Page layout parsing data
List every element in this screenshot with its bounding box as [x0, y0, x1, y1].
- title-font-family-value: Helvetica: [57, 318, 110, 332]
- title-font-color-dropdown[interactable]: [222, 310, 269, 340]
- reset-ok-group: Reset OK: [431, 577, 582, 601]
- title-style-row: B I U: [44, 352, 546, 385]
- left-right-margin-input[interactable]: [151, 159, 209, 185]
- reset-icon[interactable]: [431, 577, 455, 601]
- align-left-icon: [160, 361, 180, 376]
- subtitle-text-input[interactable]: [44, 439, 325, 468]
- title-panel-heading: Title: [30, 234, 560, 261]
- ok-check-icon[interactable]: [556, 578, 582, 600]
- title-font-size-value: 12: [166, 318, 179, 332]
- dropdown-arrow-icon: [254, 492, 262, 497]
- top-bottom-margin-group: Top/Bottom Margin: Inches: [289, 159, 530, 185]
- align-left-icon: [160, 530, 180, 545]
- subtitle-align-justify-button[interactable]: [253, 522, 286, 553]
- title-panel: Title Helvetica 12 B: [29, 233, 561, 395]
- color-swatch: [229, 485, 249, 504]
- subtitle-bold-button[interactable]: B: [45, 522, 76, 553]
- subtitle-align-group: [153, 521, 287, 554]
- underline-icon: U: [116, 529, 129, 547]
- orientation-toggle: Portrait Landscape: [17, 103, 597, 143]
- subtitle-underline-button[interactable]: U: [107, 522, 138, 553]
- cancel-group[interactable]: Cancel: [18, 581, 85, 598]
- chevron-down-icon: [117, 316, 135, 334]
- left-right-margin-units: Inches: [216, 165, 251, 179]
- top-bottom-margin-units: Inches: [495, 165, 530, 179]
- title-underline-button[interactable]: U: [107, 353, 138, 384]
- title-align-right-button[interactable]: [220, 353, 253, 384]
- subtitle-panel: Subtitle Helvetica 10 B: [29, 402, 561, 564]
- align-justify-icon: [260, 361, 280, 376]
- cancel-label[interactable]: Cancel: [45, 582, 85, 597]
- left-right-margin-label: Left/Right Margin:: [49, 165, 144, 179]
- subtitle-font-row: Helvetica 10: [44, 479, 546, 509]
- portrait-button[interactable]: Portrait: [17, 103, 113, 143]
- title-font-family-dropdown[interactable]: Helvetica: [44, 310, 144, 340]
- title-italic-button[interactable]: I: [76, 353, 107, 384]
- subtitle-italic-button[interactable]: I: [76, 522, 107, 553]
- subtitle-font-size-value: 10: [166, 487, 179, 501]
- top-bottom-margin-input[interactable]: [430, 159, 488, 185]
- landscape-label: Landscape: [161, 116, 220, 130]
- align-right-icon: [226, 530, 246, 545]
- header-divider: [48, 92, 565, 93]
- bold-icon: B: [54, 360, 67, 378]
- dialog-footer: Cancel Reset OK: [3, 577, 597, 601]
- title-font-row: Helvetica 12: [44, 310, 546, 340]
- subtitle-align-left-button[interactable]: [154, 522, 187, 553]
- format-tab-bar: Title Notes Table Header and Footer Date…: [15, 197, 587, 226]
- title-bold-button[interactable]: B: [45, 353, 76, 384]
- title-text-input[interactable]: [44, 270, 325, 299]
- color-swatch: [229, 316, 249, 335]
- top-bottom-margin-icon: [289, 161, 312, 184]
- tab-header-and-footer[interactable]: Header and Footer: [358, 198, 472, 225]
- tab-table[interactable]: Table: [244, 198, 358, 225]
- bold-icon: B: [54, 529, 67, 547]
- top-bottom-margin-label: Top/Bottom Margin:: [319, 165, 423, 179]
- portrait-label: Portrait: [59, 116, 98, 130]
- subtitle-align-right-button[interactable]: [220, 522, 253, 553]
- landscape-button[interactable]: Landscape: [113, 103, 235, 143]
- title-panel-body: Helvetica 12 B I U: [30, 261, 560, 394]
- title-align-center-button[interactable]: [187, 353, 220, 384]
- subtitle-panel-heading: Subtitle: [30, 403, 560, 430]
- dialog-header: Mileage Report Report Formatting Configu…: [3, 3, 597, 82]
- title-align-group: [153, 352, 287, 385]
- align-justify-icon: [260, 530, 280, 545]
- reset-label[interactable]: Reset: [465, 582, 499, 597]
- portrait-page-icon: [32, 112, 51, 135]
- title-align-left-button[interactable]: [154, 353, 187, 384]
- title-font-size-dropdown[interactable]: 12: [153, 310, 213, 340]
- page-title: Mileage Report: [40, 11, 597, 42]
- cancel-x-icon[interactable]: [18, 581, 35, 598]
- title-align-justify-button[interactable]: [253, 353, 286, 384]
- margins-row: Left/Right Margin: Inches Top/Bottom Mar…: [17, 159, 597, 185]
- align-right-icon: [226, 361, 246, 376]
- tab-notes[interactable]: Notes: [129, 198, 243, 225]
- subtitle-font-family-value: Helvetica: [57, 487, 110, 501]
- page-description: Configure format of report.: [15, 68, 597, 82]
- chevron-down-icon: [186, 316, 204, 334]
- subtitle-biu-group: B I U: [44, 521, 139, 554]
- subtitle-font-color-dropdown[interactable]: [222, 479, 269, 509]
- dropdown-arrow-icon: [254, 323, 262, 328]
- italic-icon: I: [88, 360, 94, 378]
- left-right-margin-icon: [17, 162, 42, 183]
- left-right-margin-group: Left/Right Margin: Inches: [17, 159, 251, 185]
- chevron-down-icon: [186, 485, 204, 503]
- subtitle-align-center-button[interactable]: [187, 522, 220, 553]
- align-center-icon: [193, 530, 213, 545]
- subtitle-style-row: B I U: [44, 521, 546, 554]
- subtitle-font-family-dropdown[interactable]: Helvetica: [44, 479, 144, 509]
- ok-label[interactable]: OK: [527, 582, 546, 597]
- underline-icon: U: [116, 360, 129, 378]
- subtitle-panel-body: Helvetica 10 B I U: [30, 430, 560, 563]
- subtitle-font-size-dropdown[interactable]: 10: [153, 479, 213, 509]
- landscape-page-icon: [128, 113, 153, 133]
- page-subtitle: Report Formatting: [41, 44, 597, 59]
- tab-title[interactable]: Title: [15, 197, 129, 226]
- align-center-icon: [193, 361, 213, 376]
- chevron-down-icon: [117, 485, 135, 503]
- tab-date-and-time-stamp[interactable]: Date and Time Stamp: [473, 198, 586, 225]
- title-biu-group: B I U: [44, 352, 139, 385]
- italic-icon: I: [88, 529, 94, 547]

→ **Problem requirements**:
The answer should be a single number: the count of lines in the data that include the string "style".

→ **Exercise result**:
2